O Departamento de Justiça do governo Trump e o Federal Bureau of Investigation (FBI) negaram formalmente a existência da suposta “lista de clientes” de Jeffrey Epstein e confirmaram sua morte como suicídio, mas o ceticismo público persiste em meio a alegações de acobertamento.
DOJ Nega Existência de Lista de Clientes de Epstein; Ceticismo Público Alimenta Alegações de Encobrimento

Descobertas ‘Oficiais’: Sem Lista, Sem Jogo Sujo
O Departamento de Justiça (DOJ) e o FBI, liderados por funcionários nomeados por Trump, concluíram em 7 de julho de 2025 que Jeffrey Epstein não mantinha uma “lista de clientes” de associados envolvidos em atividades criminosas e morreu por suicídio em 2019. Um memorando de duas páginas detalhou buscas exaustivas de mais de 300 GB de evidências digitais e físicas, não encontrando prova de que Epstein chantageou figuras proeminentes ou conspirou com terceiros.

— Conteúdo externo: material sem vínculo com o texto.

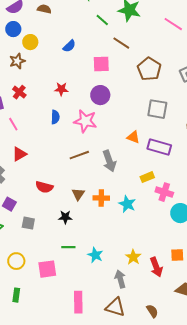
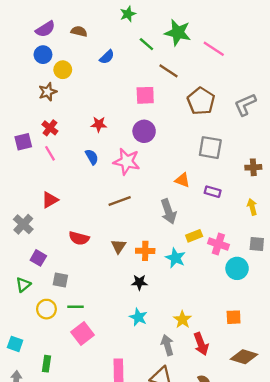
pink line: (173, 24) -> (214, 49), moved
blue semicircle: (69, 46) -> (107, 57), moved
blue semicircle: (55, 117) -> (92, 157), turned -32
pink line: (13, 124) -> (50, 153), moved
purple rectangle: (159, 147) -> (213, 192), size x0.6
gray arrow: (109, 161) -> (168, 211), moved
yellow rectangle: (147, 177) -> (194, 236), moved
black star: (65, 217) -> (139, 282), moved
green line: (68, 247) -> (76, 307), moved
yellow circle: (16, 261) -> (46, 309), moved
red arrow: (156, 267) -> (201, 344), moved
pink square: (47, 269) -> (82, 333), turned -30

Imagens de vigilância do Metropolitan Correctional Center confirmaram que ninguém entrou na cela de Epstein entre 22h40 do dia 9 de agosto de 2019 e 6h30 do dia seguinte, corroborando o veredicto de suicídio. Ainda assim, alguns insistem que o vídeo pula um minuto inteiro—de exatamente 23h58:59 a 23h59:59. As agências enfatizaram ainda que a divulgação de materiais relacionados a vítimas—incluindo imagens de menores—violaria leis de privacidade e ordens judiciais.
O memorando afirma:
Esta revisão sistemática não revelou “lista de clientes” incriminadora. Também não foram encontradas evidências credíveis de que Epstein chantageou indivíduos proeminentes como parte de suas ações.
Contradições em Promessas Anteriores
O memorando contradiz fortemente as declarações da Procuradora-Geral nomeada por Trump, Pam Bondi. Em fevereiro de 2025, Bondi declarou na Fox News que uma “lista de clientes” de Epstein estava “na minha mesa agora para revisão” sob a diretriz de Trump. A Casa Branca posteriormente retrocedeu suas declarações, esclarecendo que ela se referia de maneira geral a documentos do caso, não a uma lista específica. Os comentários de Bondi alimentaram expectativas entre conservadores e círculos de conspiração de que revelações explosivas eram iminentes.
A reversão provocou duras críticas. Comentadores MAGA acusaram a administração de um golpe político, enquanto figuras como Elon Musk amplificaram as alegações de um acobertamento. Musk, cuja plataforma de mídia social X se tornou um centro para teorias da conspiração, rotulou o memorando como “a gota d’água”, enquanto muitos alegaram que, sem provas contundentes, os arquivos foram retidos para proteger pessoas poderosas—incluindo Trump.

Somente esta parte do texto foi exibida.